Os desintencionais escritos de dois jovens refugiados durante a segunda guerra mundial talvez represente a singularidade de um todo.


O caderno fora deixado por um importador de mobiliários antigos, após ter adquirido revistas, também antigas, cujos assuntos eram móveis… Folheando-o, retruquei que deveria ter cruzado mares.
– Omisso em alguma peça mobiliaria. O importador traz móveis de toda a Europa. – voltou a explicar o proprietário do Sebo.
– Brinde? – sondei.
– Brinde. – ofertou.
No interior do automóvel, ainda no estacionamento, voltei a olhar para o caderno ofertado. Viera da Holanda, observei no Sebo. Continha breves passagens de dois jovens vivendo sob “pega-varetas” durante a segunda guerra mundial. Em casa confiando no tradutor Google, debrucei leitura. O caderno pertencera a um escolar de nome Vander; havia algo dedicado não só a ele: descansem em paz. Extensivo aos familiares, certamente. Proprietários, acredito. De uma das unidades dos escombros onde o jovem alemão Saymon e a jovem holandesa Jolanda, autores dos escritos, se escondiam. Também entendi que não se tratava de um diário típico. Passatempo para afugentar a ociosidade em que viviam. Há inclusive uma passagem grotesca certificando isso. Saymon, flagrando Jolanda abanando, ela diz que a xereca ardia de vontade de “trepar”. Saymon retruca: se não há outra coisa para fazermos.
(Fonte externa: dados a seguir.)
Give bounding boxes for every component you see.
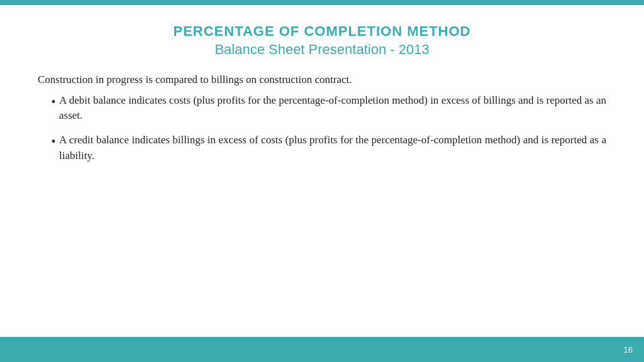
- bullet-dot-1: •: [38, 93, 57, 111]
- slide-container: PERCENTAGE OF COMPLETION METHOD Balance …: [0, 0, 644, 362]
- page-number: 16: [624, 345, 633, 354]
- title-section: PERCENTAGE OF COMPLETION METHOD Balance …: [38, 23, 606, 58]
- sub-title: Balance Sheet Presentation - 2013: [38, 41, 606, 59]
- bullet-list: • A debit balance indicates costs (plus …: [38, 93, 606, 173]
- list-item: • A credit balance indicates billings in…: [38, 133, 606, 163]
- bullet-text-1: A debit balance indicates costs (plus pr…: [59, 93, 606, 124]
- bottom-bar: 16: [0, 337, 644, 362]
- bullet-text-2: A credit balance indicates billings in e…: [59, 133, 606, 163]
- main-title: PERCENTAGE OF COMPLETION METHOD: [38, 23, 606, 41]
- intro-text: Construction in progress is compared to …: [38, 72, 606, 88]
- list-item: • A debit balance indicates costs (plus …: [38, 93, 606, 124]
- content-area: PERCENTAGE OF COMPLETION METHOD Balance …: [0, 5, 644, 337]
- top-bar: [0, 0, 644, 5]
- bullet-dot-2: •: [38, 133, 57, 151]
… São breves linhas. Suficientes, no entanto, para se refletir sobre coisas da guerra.
Saymon registra que não lhe entregaram tubo de ensaio e jaleco para enfrentar a vida. Que seriam bem-vindos, pois estava a caminho. Recebera vestes pesadas. Botas, capacete e armas. Sob orientação, como se soubesse atirar, matar quem se opusesse no caminho. Jolanda, por sua vez, endossa a queixa do companheiro. Diz que os pais dela e os dois irmãos foram levados à força, não os acompanhou porque, infelizmente, estava ausente. Desorientada vagou e vagou: "Onze heldere hemel, Saymon, is gestolen." O nosso límpido céu, Saymon, fora roubado.
Segundo Saymon, conheceram-se sob intenso bombardeio, no início de uma noite. Não entra em detalhe, pois como dito não se trata de intencional diário. Porém, sobre o tocante, constam as seguintes anotações: "... cem anos podem se passar em dez minutos. Não imaginavam que sairíamos dali casados, unidos pela compaixão. Sentimento grandioso. Carente e repelido. Clarões produzidos por artefatos mortais despencavam do céu e explodiam a metros distantes, iluminando-nos na noite de núpcias."
Os dias de núpcias passam, a ração acondicionada na mochila do soldado desertor alemão Saymon acaba. Jolanda, moradora da cidade, se prontifica em providenciar: “… na identidade constava algo que seria passaporte para o inferno, criado pelos homens. Sair durante o dia por demais arriscado. À noite também: os soldados estavam famintos. No entanto, quem se aproximaria de uma fêmea fedendo a merda? Espalhei-a por todo o meu corpo, usando-a adequadamente para infeliz ocasião. Ora, caso estivesse fedendo mais do que a própria atmosfera que respirávamos, o que poderia acontecer seria levar bofetões. Saymon reprovou a ideia, mas os nossos estômagos corroíam.”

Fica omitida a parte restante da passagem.